* **BRIEF**:
The string "Ports" may appear in lines of the listing. Report each line where it does.

* **TASK DATA**:
"""
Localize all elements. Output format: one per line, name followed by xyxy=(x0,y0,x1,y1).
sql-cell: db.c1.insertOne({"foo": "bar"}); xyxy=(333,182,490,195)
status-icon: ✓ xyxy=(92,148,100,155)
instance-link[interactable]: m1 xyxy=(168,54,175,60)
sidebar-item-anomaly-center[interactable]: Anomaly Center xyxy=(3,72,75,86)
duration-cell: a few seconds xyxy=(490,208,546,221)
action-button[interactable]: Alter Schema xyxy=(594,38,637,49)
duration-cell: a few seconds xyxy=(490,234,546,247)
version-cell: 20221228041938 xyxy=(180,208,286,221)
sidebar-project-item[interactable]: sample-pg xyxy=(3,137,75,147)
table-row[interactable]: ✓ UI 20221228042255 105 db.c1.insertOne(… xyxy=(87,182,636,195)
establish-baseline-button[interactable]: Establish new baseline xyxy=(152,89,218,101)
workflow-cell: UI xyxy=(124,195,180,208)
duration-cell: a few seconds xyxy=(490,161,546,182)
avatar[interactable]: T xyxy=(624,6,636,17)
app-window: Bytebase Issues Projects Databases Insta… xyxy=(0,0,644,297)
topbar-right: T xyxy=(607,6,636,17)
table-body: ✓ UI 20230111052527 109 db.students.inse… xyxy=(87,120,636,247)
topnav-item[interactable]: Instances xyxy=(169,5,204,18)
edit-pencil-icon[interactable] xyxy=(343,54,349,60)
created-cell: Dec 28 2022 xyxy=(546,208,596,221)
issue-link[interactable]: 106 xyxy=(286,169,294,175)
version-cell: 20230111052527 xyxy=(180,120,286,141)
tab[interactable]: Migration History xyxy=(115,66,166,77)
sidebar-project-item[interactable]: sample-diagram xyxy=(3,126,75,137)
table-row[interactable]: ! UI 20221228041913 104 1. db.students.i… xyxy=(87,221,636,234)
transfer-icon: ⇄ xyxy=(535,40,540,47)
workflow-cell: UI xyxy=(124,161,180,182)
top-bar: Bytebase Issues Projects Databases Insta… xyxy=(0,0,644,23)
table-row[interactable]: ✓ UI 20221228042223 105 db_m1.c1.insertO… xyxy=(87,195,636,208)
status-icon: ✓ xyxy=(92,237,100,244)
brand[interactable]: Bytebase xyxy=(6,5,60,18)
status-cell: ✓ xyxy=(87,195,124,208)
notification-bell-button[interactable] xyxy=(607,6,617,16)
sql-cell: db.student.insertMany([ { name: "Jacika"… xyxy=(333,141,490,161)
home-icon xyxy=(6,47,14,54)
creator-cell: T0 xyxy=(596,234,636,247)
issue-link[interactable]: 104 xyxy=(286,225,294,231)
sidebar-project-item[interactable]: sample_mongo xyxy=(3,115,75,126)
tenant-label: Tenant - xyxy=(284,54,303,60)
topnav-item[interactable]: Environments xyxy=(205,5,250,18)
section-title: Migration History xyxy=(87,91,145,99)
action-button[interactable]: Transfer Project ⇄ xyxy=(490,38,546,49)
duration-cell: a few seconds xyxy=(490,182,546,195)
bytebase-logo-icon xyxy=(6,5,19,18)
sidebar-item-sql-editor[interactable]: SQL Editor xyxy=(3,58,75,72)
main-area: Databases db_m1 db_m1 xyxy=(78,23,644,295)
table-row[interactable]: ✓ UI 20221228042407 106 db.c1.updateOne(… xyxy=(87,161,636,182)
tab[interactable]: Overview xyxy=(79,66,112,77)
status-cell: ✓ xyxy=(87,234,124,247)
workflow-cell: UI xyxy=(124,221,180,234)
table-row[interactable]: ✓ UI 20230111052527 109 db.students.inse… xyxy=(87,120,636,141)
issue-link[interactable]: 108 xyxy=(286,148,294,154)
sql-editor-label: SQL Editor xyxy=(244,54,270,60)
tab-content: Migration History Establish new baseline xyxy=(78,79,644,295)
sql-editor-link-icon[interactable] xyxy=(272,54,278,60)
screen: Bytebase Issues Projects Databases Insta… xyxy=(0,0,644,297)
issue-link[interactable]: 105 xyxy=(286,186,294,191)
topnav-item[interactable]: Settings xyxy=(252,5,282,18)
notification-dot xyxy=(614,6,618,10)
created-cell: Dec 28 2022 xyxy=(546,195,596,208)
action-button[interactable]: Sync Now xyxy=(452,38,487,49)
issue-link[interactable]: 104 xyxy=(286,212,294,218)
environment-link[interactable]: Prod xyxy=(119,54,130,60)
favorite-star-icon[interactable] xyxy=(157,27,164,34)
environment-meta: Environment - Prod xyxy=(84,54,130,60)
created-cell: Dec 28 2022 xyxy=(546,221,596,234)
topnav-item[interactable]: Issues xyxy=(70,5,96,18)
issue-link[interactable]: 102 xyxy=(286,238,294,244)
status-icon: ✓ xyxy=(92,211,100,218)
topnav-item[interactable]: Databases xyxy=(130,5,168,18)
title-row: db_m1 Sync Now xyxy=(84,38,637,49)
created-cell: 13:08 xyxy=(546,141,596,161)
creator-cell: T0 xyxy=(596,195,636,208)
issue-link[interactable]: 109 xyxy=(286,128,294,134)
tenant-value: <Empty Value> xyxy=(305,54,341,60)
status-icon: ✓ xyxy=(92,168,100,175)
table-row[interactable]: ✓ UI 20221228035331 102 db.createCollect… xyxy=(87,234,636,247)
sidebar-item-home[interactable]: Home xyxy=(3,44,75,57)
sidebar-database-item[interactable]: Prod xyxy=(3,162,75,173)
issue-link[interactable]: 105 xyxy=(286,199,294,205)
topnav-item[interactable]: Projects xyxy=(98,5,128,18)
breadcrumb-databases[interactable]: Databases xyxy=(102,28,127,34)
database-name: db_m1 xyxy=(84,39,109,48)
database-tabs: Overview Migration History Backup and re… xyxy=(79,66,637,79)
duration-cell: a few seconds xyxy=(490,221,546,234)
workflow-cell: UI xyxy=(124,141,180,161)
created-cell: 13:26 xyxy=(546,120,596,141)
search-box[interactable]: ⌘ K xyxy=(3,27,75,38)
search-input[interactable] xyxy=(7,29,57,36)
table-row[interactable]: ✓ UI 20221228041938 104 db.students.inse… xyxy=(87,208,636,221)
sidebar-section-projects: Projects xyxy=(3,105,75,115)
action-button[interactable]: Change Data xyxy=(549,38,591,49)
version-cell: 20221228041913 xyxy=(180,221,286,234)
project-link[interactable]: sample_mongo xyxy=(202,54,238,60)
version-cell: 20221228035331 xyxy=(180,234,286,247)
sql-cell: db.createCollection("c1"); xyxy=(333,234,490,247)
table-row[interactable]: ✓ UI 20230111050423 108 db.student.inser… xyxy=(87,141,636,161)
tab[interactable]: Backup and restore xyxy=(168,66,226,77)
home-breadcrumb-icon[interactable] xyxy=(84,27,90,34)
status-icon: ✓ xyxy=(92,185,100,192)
"""
"""
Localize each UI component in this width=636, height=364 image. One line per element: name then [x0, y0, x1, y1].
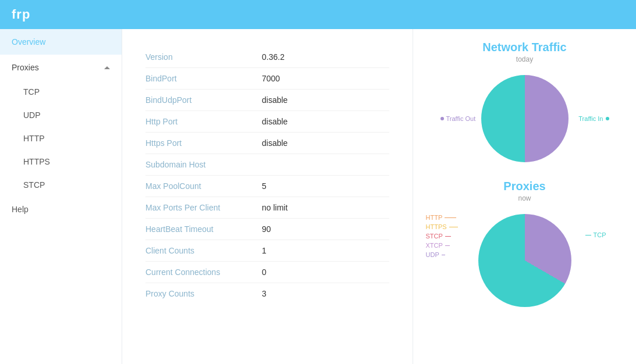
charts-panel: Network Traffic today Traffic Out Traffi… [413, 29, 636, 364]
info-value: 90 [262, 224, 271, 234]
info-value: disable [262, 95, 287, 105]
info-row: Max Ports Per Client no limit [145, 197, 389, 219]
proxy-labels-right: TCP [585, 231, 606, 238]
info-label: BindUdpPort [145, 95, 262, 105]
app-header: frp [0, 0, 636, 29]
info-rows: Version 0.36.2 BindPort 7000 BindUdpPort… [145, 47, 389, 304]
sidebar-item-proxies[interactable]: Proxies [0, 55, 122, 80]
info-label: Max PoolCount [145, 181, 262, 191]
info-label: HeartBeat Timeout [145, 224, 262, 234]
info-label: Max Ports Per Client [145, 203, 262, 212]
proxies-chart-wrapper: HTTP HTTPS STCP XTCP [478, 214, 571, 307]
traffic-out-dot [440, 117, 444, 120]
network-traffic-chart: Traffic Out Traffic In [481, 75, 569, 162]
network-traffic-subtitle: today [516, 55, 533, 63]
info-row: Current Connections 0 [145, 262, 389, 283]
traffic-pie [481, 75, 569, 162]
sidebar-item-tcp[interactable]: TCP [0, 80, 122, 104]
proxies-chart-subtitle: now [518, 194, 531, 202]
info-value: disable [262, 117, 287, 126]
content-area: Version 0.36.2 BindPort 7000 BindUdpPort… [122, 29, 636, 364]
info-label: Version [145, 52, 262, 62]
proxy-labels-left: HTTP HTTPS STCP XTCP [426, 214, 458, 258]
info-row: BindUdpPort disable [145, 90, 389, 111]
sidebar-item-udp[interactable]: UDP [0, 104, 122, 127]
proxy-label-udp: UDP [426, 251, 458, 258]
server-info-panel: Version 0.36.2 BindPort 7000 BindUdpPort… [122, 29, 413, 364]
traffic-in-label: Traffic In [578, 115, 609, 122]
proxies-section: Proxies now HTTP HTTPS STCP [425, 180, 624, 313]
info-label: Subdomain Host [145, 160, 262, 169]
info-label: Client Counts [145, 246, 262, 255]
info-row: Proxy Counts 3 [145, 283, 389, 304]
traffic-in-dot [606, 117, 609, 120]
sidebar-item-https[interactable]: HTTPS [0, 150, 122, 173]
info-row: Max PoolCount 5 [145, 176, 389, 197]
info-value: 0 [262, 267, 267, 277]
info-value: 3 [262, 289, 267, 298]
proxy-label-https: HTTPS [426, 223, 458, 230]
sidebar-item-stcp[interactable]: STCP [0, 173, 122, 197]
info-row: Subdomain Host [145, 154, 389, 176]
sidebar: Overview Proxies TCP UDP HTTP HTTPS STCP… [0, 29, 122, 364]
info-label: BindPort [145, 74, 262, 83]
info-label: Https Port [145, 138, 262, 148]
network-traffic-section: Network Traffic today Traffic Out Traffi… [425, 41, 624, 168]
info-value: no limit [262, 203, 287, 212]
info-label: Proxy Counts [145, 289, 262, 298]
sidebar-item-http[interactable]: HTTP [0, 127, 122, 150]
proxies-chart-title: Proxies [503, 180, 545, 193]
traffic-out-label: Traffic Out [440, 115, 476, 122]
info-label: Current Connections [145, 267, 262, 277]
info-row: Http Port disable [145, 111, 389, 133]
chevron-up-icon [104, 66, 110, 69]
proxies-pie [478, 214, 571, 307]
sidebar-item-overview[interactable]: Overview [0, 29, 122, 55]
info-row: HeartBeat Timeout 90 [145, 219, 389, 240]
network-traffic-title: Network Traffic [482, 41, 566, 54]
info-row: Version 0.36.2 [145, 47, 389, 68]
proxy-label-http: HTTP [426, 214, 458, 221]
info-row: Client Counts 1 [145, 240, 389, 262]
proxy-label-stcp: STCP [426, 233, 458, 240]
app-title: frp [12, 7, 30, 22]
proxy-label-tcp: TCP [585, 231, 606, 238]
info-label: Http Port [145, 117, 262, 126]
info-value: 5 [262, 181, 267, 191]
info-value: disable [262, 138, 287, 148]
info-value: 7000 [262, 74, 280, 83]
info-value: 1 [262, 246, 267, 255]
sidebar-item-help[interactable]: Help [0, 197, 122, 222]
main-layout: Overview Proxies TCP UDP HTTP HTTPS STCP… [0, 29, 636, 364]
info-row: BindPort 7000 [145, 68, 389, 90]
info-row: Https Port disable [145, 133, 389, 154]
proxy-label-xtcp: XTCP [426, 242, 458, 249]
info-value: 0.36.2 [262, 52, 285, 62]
"""
* **SOLUTION FOR THIS PROBLEM**:
info-row: Max Ports Per Client no limit [145, 197, 389, 219]
info-label: Max Ports Per Client [145, 203, 262, 212]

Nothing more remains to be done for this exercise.